How I am going to explain that later is but one of the problems - the war has just begun.

Everybody miraculously pacified and restrained, we all watched Cow and Chicken on TV. I could not have been more thankful to Cartoon Network and was contemplating on nominating them for a Nobel Prize when the gods of the electric cooperative decided to alter my predestined fate - there was a damn power interruption. No TV, no electric fan, one helluva trip to Sahara desert - and the surrealistic day of reckoning came to mind.

With my sole ally out of the picture, the angels from 7th heaven resorted to playing house with pillows for their humble abode. A few minutes after which, a passionate pillow fight ensued. I surprised myself of the vast number of saints I know as I prayed for dear life trapped between the Knights of the Pillow Kingdom while confetti of feathers, cottons and pillowcases filled the bedroom.

I resolutely made a promise never to give mom a scornful look again. Never again...

Lunch forgotten and the first rush of adrenaline all used up, I somehow managed to coax them to try sleeping for a change. My arms numb from doing all the fanning which an electric fan could have done with grace, I felt the beginning of a wrinkle in my face. My ultra active sweat glands would not stop excreting all the fluids out of my poor body, then hibernation despite of the heat set in.

everything came to a halt; my senses dulled, I allowed myself to drift to the magical world of dreamland where Tarzan and Cinderella fell in love with the world.

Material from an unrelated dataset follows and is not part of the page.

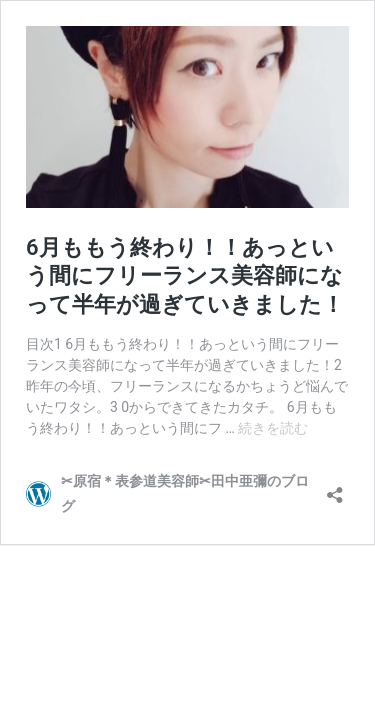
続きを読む (273, 428)
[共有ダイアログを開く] (335, 488)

But then, life has its way of jarring you back to reality. Just when I was about to be kissed by my prince charming, I wake up to the unmistakable sound of a Neanderthal giving his vocal chords the task of a lifetime. It was Tarzan, reincarnated in the jungle of bed sheets and chairs...the scenario went on that way for another ten minutes; I was on another planet off the Milky Way galaxy as the kids - oblivious of my screaming - started World War II in an oven all over again.

I imagined time - which is never on my side (another paradox of life) jeering at my obvious helplessness. The Creed mockingly sang "Hey God, I know I am just a dot in this world, have you forgot about me?” I longed to ask God the same. I prayed (to whom it may concern) for time to fly.

The Gods must have heard my earnest pleas - for before I ludicrously acted like a wretched heroine in a soap opera, I saw my cousin around - with her round, puffed up face materialize from the portals of heaven. Nothing can be more welcoming for such site.

That day was arguably the most enlightening in all of my more than twenty years of existence. I found out why moms can be one hell of a nagger, had quick sojourn to hell, hibernated amidst the tropical heat and experienced how it's like to be a mother for a day.

Serious though, I realized that what our mothers do for us is irreplaceable. Their occasional nagging is nothing compared to the headaches we give them with our every little devious antics.

Now, now, before I make you all cry, I think I'd just give a mom a break she truly deserves when she comes (or when I go to her house) - I got this fabulous idea of doing all the household chores for a week - minus the nagging of course.